Instinktiv würde man dabei Ceres aufgrund der inhaltlichen Nähe zu Bonus
Eventus aber auch zu Dis Pater (Macr. Sat. 1,16,16) in den Forumstempel
setzen, sodass für Pantheus der Podiumstempel bliebe (Abb. 12). Minerva
bildet mit Jupiter und Juno eine Triade, sodass als Platz für diese Statue
ebenfalls der Podiumstempel infrage kommt.

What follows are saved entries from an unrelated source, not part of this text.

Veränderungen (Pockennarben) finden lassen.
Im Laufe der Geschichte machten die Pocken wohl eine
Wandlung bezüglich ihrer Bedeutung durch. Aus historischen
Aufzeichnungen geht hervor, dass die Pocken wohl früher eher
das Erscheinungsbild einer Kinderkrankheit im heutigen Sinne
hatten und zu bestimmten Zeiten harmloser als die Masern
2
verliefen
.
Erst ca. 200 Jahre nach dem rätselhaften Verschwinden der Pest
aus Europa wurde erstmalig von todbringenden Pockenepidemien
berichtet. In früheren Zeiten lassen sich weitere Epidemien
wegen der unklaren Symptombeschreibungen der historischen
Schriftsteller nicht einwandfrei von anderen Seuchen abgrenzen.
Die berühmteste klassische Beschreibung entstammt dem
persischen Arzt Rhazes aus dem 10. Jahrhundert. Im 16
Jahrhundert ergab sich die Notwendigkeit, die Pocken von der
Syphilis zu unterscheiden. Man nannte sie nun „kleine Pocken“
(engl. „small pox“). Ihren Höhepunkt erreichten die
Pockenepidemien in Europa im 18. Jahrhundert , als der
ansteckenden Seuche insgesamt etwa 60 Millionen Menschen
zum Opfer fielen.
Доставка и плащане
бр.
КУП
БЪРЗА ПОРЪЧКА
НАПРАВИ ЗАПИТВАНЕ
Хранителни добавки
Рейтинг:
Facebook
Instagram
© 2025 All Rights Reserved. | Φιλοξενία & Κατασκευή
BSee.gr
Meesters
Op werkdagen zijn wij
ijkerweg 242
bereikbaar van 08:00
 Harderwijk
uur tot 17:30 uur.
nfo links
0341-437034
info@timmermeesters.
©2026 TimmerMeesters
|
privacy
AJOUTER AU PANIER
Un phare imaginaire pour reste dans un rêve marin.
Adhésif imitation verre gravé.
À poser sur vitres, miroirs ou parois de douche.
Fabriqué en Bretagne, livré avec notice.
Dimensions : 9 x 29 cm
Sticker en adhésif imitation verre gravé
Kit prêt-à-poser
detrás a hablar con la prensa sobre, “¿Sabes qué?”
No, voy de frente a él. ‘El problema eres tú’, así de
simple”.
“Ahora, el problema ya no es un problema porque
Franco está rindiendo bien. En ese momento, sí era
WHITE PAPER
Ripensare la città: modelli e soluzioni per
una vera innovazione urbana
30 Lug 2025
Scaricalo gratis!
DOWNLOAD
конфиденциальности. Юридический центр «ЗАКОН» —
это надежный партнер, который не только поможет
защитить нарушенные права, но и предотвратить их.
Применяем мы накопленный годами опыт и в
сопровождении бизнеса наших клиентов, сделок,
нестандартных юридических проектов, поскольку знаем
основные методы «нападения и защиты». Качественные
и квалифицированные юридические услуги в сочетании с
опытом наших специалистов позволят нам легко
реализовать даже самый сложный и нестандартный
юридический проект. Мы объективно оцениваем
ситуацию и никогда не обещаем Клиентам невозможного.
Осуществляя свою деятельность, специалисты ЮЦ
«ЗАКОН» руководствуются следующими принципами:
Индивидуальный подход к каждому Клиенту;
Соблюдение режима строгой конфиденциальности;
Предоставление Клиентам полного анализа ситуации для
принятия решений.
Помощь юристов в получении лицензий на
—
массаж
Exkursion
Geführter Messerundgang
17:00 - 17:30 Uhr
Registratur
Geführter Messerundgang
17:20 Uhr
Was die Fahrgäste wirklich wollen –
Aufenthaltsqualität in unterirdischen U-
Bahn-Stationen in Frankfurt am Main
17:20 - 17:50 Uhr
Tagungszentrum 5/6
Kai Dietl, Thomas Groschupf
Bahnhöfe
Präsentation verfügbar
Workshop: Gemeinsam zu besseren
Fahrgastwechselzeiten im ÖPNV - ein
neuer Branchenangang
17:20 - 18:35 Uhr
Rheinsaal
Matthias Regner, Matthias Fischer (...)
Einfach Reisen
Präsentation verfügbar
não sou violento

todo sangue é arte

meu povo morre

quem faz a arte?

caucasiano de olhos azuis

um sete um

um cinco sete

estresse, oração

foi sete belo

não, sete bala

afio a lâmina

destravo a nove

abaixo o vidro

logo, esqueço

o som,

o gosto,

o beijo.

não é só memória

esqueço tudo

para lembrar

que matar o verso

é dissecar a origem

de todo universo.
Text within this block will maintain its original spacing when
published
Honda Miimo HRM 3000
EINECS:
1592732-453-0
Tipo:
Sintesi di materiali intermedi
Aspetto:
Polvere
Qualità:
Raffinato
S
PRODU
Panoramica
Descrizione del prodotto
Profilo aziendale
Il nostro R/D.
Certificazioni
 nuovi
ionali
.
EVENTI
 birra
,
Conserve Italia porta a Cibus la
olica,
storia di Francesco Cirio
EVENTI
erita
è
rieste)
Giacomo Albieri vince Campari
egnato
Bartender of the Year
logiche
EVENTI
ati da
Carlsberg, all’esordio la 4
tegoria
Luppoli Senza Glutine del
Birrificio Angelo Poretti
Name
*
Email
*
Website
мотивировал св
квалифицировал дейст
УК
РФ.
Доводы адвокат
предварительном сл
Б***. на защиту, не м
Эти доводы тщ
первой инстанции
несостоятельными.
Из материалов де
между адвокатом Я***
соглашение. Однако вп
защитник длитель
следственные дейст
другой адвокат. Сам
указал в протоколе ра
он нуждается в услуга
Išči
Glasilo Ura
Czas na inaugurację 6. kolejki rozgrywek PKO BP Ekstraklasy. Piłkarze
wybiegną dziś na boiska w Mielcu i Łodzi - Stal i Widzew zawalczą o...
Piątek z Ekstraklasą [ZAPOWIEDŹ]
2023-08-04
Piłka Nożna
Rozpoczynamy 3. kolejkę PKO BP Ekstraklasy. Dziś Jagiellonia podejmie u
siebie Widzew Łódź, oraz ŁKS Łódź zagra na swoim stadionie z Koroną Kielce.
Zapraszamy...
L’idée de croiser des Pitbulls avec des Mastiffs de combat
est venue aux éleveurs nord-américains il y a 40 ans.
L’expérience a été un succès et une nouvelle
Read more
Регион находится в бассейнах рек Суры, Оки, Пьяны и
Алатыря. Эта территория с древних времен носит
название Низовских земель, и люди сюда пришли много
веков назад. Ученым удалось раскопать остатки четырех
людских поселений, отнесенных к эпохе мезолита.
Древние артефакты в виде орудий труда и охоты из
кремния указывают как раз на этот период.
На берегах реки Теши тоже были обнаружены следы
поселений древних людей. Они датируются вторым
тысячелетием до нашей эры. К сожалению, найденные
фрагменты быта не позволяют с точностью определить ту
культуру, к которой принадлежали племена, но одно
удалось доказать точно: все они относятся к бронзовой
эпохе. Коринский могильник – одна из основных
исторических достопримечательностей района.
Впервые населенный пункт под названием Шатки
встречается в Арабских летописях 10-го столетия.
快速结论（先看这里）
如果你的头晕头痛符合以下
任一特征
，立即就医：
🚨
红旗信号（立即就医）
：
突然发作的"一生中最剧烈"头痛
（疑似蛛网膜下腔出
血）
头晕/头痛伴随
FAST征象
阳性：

Aus der Konstellation von Tempeln für Ceres einerseits und für Pantheus
andererseits ergibt sich eine interessante Situation von Gegenpolen. Pantheus ist eine Gottheit, die sämtliche Götter in sich trägt, sie findet gerade in
hadrianischer Zeit weite Verbreitung. Nicht in Hispanien aber sonst erscheint
der Name im Verbund mit Jupiter als Jupiter Pantheus häufig, gerade in Rom
erscheinen beide Gottheiten eingebunden in Triaden: Jupiter, Juno und
Minerva sowie Ceres, Liber und Libera. Jeder dieser Triaden waren in der
frühen römischen Republik Heiligtümer zugeordnet, es handelt sich um Pendants, ihre Tempel bildeten die beiden religiösen Pole der römischen Frühzeit, ihre Klientel war jeweils verschieden, hie die Patrizier, dort die Plebejer.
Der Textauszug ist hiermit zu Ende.